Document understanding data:
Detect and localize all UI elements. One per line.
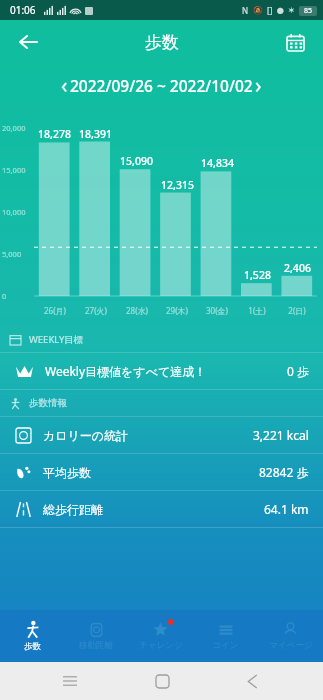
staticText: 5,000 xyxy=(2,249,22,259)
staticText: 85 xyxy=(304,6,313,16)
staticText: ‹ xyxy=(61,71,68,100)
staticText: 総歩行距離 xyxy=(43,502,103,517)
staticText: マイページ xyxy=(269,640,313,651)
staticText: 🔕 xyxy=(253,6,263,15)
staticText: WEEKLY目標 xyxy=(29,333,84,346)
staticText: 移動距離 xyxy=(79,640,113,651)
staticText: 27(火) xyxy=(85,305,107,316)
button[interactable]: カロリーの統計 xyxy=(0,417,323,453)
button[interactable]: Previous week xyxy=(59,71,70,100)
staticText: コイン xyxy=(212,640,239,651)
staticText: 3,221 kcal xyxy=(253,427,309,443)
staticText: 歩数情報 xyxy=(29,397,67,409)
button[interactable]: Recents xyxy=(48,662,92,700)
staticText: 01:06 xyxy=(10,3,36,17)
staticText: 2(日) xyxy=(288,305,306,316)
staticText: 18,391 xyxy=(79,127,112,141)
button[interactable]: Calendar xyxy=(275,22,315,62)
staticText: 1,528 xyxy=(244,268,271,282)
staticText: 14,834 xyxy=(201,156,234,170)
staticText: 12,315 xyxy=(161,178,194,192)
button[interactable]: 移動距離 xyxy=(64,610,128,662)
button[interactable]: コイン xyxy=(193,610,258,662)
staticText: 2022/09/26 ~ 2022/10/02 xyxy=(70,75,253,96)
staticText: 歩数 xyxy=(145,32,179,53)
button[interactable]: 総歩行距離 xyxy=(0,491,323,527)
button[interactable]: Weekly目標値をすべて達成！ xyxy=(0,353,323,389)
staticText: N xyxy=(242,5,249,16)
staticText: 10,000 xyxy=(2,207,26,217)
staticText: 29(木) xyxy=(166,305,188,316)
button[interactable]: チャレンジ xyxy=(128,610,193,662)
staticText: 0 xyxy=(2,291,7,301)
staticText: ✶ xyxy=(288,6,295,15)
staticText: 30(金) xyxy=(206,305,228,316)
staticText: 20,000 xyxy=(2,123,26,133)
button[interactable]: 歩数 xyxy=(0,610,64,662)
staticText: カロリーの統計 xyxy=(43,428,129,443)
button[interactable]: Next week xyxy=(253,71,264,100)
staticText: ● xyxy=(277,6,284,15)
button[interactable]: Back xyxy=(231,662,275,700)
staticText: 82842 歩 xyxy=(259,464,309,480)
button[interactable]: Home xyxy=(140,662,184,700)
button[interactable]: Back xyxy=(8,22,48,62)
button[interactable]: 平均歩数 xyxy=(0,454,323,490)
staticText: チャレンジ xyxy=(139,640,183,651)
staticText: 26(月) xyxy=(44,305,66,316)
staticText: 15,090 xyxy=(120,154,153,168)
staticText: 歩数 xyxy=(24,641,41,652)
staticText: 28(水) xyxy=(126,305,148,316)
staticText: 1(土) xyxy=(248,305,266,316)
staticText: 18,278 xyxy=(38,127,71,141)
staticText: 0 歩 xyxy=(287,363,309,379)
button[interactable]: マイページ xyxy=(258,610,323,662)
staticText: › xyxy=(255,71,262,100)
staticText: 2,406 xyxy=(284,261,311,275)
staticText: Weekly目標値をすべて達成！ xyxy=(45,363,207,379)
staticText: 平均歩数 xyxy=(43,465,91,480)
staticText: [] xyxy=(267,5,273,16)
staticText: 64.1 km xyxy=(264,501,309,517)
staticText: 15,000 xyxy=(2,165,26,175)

--

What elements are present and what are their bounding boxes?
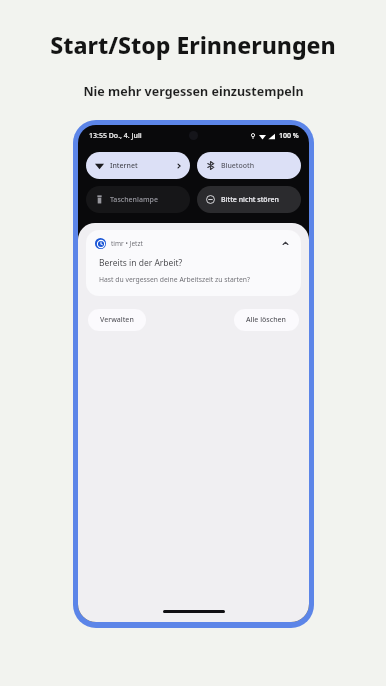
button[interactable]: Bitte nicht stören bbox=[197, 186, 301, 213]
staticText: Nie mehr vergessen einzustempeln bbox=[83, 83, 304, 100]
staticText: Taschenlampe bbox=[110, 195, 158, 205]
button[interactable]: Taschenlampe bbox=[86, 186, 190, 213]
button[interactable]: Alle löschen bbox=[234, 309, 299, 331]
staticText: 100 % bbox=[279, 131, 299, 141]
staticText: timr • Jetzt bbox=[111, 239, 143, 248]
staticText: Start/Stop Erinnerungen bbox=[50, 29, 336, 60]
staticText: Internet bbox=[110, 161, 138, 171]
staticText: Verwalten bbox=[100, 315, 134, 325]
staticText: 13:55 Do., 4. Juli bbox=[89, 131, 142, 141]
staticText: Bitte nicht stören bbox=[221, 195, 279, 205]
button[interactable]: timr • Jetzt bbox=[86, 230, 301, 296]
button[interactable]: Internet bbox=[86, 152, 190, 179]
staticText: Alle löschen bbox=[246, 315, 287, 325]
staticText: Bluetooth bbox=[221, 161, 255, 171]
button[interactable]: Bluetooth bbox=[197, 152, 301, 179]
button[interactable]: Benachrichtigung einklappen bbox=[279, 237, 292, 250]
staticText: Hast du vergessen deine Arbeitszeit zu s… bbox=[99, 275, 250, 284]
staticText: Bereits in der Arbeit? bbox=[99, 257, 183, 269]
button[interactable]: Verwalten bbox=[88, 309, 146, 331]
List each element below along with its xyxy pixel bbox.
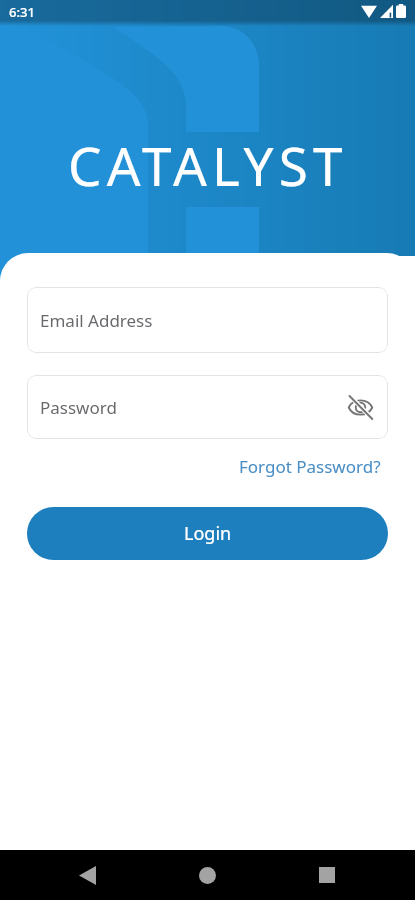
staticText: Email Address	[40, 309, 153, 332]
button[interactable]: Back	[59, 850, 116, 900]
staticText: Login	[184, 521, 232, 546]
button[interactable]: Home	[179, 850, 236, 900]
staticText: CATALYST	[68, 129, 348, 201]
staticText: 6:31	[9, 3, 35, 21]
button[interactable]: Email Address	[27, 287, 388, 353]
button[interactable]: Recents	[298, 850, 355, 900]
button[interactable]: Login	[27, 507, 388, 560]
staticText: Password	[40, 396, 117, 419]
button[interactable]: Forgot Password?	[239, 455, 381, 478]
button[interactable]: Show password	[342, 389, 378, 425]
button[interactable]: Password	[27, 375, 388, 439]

#### About this task:
Your answer should consist of each line of the data above in which the word "Back" occurs.

#### Written response:
button[interactable]: Back xyxy=(231,662,275,700)
button[interactable]: Back xyxy=(8,22,48,62)
button[interactable]: Back	[59, 850, 116, 900]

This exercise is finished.